Work instruction
The answer must be a single number, namely how many lines in the entries below contain the string "anyone".
───── Supplied material
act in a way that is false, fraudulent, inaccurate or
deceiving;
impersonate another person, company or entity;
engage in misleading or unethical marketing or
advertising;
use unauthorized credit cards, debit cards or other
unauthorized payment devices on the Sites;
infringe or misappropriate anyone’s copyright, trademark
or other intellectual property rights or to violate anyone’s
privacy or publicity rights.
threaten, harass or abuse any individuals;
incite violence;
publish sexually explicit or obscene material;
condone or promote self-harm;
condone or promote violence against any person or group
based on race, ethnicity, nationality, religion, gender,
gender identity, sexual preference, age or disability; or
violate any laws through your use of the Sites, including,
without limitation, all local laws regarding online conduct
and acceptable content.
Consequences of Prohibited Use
──────────
───── Supplied material
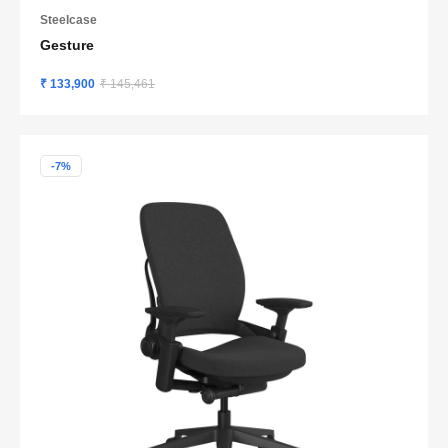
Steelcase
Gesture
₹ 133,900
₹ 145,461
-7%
──────────
Final answer
2